- Problem to work on
Report each line of the listing below that holds "This".

- Supplied material
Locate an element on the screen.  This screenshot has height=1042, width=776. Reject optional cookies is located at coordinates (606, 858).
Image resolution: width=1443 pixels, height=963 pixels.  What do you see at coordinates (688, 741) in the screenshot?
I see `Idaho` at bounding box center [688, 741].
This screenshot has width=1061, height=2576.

* * *

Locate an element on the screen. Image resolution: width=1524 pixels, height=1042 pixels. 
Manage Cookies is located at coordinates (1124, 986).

* * *

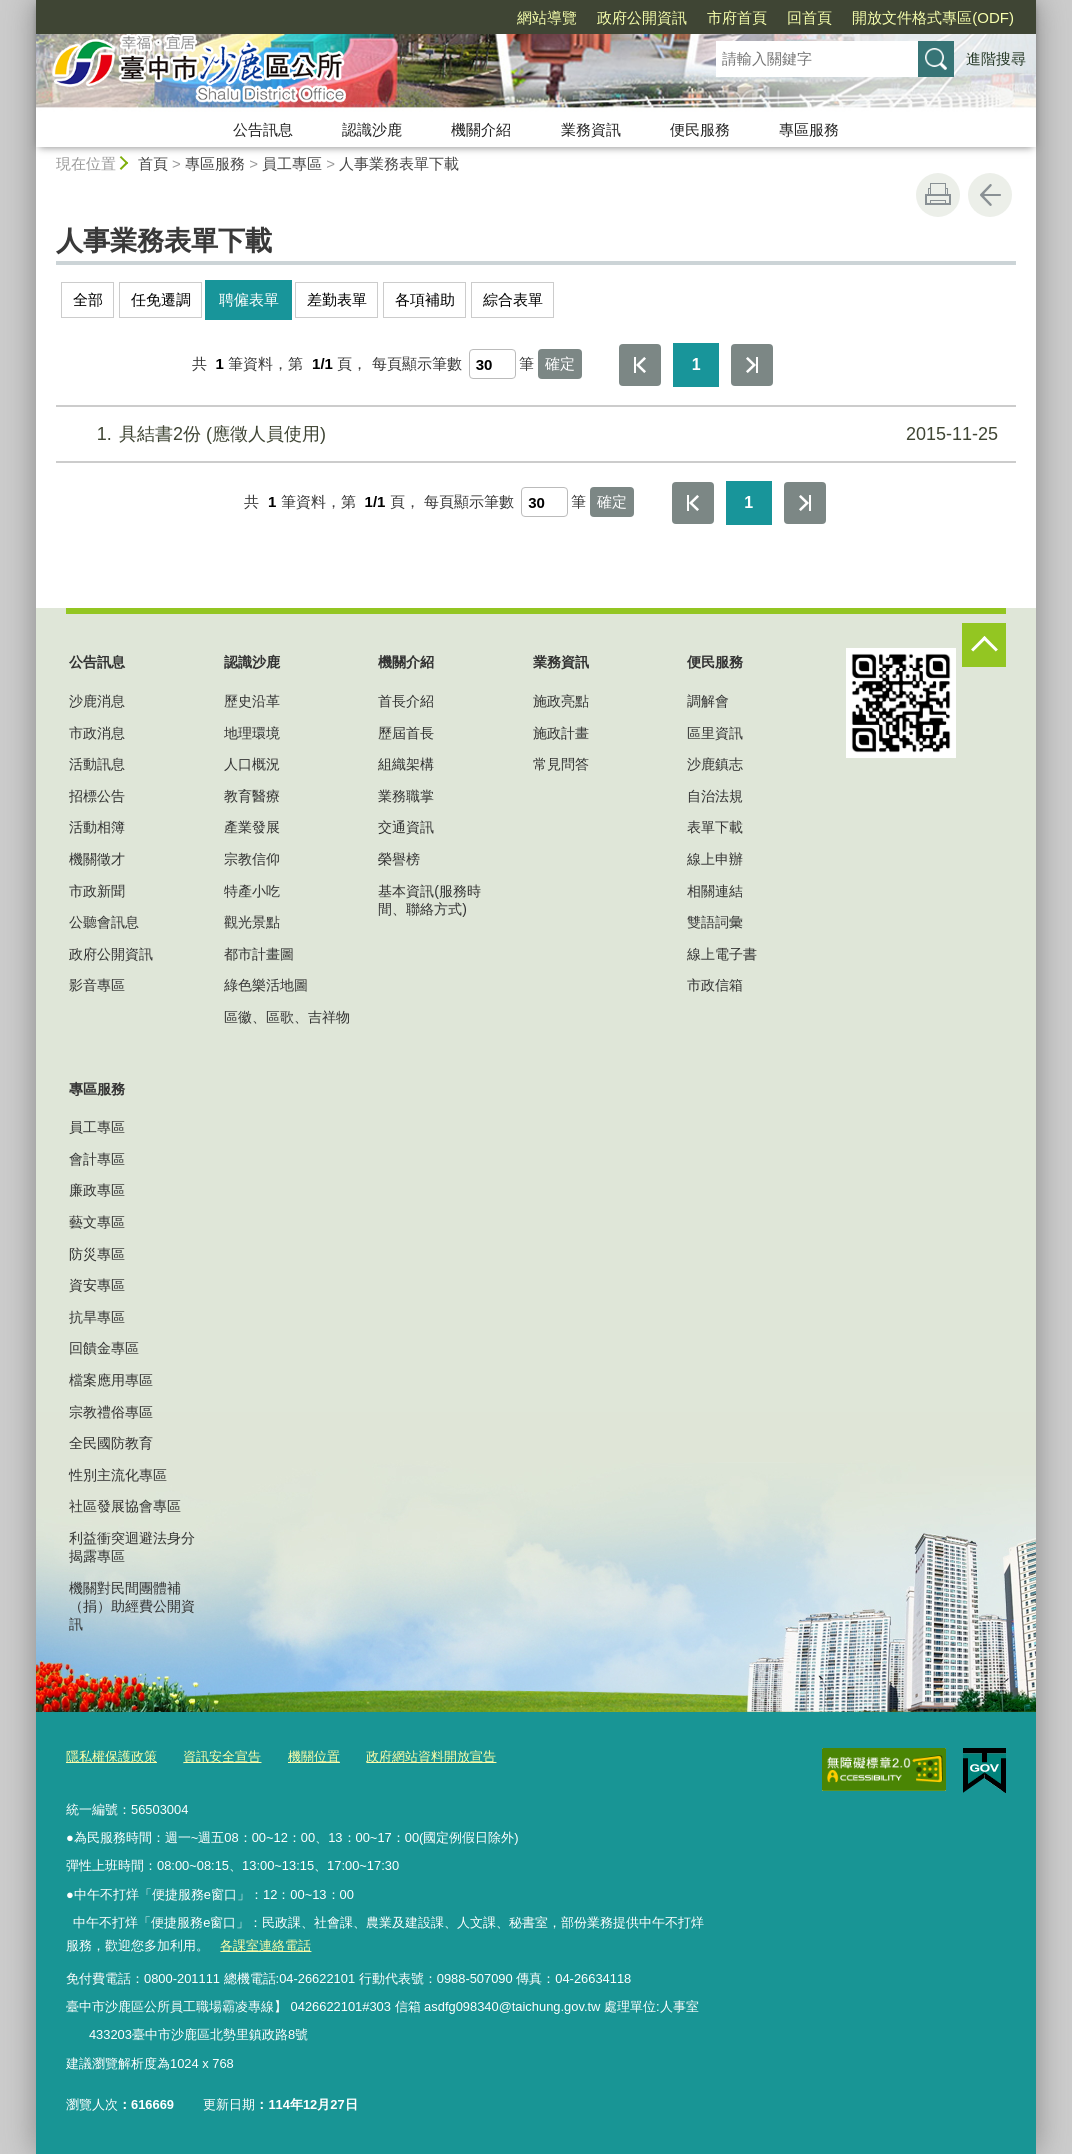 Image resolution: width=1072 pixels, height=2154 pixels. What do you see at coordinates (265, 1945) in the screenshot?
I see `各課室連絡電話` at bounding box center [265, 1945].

- Response
Locate an element on the screen.  This screenshot has height=1042, width=776. Reject optional cookies is located at coordinates (606, 858).
This screenshot has width=1061, height=2576.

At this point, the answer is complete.